**ASSIGNMENT**
Where does the string "Russo" appear? Copy every line of the entries below that holds it.

········

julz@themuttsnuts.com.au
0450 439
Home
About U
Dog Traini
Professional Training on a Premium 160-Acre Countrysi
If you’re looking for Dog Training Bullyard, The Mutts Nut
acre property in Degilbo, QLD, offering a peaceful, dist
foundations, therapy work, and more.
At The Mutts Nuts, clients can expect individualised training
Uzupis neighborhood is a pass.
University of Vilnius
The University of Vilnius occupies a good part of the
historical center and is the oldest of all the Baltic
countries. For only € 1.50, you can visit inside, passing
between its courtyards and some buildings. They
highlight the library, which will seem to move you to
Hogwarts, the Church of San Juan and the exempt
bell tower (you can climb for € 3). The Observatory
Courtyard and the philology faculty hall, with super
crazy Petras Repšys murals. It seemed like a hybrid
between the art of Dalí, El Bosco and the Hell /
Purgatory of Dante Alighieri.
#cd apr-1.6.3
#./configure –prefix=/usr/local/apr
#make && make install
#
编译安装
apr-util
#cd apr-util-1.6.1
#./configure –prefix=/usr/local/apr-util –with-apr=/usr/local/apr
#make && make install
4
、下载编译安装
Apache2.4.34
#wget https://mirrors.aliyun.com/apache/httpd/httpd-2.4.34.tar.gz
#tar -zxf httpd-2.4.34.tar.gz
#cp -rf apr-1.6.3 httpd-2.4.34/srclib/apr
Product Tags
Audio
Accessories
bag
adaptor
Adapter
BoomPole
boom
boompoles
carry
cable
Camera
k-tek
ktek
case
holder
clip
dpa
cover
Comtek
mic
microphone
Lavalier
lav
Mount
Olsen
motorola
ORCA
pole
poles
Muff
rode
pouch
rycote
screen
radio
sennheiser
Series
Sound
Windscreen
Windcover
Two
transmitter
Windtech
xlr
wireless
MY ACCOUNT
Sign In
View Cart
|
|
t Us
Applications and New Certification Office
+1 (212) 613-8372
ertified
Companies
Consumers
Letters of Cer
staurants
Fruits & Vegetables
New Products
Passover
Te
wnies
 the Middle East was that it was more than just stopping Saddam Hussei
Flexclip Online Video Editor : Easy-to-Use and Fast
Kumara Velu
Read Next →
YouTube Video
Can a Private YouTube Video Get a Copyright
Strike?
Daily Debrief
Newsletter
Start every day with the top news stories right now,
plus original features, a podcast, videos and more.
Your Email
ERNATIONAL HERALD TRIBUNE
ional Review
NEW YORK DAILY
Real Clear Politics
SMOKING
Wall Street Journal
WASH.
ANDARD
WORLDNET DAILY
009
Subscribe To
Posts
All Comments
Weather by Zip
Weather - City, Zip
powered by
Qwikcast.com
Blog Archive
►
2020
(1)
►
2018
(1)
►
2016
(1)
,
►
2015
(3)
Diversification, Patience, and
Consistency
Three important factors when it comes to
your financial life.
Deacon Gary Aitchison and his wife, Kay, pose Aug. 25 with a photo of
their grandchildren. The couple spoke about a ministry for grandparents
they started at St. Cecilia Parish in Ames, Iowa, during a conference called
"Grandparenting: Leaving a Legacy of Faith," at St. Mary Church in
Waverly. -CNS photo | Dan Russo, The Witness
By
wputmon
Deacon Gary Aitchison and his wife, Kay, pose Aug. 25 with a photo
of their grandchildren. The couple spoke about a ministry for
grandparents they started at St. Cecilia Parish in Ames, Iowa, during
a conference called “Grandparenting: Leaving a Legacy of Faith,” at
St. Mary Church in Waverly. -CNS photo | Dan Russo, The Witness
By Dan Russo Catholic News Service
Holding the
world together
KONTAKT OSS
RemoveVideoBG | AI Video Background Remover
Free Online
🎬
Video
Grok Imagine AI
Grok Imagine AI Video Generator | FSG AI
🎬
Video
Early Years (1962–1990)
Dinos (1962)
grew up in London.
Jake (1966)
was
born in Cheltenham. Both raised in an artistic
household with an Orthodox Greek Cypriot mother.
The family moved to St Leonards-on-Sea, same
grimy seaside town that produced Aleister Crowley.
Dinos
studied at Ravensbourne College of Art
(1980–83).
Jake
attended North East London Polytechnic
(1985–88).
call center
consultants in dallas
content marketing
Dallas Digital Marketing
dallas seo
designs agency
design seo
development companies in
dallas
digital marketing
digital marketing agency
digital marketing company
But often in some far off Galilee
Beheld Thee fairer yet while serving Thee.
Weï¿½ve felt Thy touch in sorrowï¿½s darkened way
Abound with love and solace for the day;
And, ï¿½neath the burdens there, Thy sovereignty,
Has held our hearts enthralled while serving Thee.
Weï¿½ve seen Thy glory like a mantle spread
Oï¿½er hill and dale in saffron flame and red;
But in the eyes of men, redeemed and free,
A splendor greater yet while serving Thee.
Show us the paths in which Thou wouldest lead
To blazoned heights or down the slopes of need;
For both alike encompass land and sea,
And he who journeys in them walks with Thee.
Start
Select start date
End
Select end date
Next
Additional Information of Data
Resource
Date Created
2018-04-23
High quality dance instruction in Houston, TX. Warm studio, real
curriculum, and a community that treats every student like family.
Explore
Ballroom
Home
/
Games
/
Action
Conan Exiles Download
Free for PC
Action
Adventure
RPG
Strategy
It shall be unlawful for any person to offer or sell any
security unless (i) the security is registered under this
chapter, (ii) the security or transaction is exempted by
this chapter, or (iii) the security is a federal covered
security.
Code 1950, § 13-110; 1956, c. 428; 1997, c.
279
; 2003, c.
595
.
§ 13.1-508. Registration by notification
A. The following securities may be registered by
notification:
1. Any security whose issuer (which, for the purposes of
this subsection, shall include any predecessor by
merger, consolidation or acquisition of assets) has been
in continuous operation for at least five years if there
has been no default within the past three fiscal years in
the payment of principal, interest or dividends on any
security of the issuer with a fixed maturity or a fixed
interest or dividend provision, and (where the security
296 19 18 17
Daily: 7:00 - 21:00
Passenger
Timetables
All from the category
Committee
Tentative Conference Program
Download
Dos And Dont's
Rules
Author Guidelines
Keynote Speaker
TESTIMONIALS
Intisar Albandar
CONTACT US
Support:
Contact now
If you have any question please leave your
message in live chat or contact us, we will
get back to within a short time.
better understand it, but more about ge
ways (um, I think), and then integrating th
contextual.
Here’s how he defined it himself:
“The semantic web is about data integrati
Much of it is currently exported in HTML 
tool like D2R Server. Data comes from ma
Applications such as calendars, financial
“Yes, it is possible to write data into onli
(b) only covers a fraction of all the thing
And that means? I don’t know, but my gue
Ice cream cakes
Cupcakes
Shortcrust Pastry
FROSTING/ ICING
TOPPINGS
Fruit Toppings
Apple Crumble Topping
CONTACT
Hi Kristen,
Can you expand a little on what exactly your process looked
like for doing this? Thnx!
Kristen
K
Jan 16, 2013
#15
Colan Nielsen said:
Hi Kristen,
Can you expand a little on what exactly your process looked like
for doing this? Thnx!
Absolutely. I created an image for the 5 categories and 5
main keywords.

········

**ANSWER TO THE EXERCISE**
Waverly. -CNS photo | Dan Russo, The Witness
St. Mary Church in Waverly. -CNS photo | Dan Russo, The Witness
By Dan Russo Catholic News Service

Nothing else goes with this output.